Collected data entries
================

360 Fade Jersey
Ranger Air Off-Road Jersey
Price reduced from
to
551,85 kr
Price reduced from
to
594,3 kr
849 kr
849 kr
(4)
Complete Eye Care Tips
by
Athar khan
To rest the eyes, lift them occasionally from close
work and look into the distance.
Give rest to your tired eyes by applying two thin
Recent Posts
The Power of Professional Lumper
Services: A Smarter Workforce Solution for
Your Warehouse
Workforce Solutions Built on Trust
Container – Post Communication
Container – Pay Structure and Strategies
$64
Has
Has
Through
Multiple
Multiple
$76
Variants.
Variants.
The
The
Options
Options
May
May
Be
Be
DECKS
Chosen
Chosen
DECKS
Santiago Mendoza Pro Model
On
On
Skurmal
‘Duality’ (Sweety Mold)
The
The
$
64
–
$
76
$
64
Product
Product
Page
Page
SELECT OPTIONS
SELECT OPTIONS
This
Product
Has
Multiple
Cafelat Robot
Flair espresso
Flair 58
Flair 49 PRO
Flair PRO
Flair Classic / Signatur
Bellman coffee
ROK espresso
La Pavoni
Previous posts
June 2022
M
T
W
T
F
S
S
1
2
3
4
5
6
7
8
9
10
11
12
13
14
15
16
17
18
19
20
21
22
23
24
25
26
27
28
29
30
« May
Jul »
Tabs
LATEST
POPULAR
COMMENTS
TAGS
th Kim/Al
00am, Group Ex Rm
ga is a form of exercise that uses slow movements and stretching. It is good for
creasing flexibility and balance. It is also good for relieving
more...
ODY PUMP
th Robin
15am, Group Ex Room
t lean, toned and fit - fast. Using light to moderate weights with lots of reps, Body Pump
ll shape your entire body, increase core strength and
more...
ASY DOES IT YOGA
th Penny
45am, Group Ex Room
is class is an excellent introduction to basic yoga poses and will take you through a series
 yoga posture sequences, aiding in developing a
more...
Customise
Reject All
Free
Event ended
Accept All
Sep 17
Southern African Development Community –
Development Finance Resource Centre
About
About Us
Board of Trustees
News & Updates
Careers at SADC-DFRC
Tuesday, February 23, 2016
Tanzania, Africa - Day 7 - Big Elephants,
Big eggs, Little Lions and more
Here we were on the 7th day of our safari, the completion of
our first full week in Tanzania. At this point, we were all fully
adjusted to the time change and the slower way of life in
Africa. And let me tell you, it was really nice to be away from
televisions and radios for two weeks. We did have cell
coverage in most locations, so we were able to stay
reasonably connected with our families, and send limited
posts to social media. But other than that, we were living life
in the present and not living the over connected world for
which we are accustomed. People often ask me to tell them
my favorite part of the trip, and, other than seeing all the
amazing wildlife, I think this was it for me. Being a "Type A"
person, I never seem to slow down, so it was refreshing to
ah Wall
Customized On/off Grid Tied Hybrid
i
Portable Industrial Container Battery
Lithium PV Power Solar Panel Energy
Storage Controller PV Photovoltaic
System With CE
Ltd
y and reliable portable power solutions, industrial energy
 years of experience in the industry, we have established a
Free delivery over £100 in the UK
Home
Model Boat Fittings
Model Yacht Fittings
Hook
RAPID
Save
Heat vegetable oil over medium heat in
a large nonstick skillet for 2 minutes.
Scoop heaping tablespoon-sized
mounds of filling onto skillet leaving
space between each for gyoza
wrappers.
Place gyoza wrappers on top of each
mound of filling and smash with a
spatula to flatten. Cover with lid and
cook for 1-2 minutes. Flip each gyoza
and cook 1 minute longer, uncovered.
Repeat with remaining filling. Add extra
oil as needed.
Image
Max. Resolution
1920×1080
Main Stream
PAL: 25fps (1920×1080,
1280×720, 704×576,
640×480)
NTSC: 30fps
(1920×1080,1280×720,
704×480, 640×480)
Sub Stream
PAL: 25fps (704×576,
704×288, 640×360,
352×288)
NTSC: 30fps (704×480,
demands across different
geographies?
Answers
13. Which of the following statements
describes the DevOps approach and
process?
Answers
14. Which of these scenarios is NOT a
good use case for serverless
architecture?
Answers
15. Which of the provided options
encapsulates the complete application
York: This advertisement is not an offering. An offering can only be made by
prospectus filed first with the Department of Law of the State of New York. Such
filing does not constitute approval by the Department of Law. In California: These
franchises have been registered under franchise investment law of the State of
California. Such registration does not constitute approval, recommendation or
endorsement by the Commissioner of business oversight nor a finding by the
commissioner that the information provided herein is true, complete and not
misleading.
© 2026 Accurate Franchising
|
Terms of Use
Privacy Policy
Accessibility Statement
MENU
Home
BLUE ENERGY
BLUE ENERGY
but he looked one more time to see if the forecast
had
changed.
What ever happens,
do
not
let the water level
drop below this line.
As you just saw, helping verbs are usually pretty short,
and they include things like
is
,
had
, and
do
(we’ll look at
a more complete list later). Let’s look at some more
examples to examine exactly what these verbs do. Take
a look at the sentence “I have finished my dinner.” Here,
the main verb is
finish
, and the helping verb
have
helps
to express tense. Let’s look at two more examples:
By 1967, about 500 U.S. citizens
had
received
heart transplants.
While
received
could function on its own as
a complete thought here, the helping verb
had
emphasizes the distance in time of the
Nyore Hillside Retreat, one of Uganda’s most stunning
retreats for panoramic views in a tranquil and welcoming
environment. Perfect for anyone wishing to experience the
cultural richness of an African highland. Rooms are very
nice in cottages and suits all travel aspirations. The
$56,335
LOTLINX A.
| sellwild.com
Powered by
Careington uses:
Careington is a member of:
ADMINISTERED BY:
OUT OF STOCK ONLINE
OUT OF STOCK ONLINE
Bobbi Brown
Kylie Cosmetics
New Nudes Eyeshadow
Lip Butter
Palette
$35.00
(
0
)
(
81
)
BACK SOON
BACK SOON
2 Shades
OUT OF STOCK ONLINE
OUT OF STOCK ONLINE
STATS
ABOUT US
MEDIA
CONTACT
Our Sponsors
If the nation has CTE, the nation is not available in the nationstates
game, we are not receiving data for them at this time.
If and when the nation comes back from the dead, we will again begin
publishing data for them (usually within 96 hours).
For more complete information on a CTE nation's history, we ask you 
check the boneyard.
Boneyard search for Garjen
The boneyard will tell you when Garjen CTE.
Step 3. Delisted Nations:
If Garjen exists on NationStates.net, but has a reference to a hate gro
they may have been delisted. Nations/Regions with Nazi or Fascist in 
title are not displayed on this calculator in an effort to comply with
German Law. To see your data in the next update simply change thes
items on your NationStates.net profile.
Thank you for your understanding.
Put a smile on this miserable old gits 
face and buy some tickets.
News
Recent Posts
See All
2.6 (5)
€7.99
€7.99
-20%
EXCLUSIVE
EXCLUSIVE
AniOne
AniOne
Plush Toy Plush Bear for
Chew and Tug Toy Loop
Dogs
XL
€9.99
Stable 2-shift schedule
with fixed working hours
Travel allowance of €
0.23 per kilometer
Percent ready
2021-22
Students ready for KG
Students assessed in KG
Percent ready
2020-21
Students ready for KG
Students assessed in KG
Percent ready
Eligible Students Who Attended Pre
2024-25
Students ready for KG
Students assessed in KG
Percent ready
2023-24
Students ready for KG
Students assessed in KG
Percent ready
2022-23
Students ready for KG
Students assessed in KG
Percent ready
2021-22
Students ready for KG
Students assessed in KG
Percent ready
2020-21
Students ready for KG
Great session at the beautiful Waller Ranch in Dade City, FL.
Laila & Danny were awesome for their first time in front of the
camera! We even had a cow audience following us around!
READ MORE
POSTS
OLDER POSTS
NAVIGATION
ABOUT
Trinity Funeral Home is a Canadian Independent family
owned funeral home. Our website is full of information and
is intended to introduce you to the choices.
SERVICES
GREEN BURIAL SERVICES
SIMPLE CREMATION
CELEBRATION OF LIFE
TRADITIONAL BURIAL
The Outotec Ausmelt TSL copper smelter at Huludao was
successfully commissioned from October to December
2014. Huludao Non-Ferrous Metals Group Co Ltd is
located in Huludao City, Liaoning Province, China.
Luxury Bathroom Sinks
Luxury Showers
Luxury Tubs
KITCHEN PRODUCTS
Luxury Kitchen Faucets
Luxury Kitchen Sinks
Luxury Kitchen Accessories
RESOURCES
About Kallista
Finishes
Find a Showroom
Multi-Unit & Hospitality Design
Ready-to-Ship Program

================

_WHAT THE EXERCISE ASKS_
The answer should be nothing more than the lines from the one with "Multi-Unit & Hospitality Design" through the end of the entries, restated word for word.

_ANSWER SPACE_
Multi-Unit & Hospitality Design
Ready-to-Ship Program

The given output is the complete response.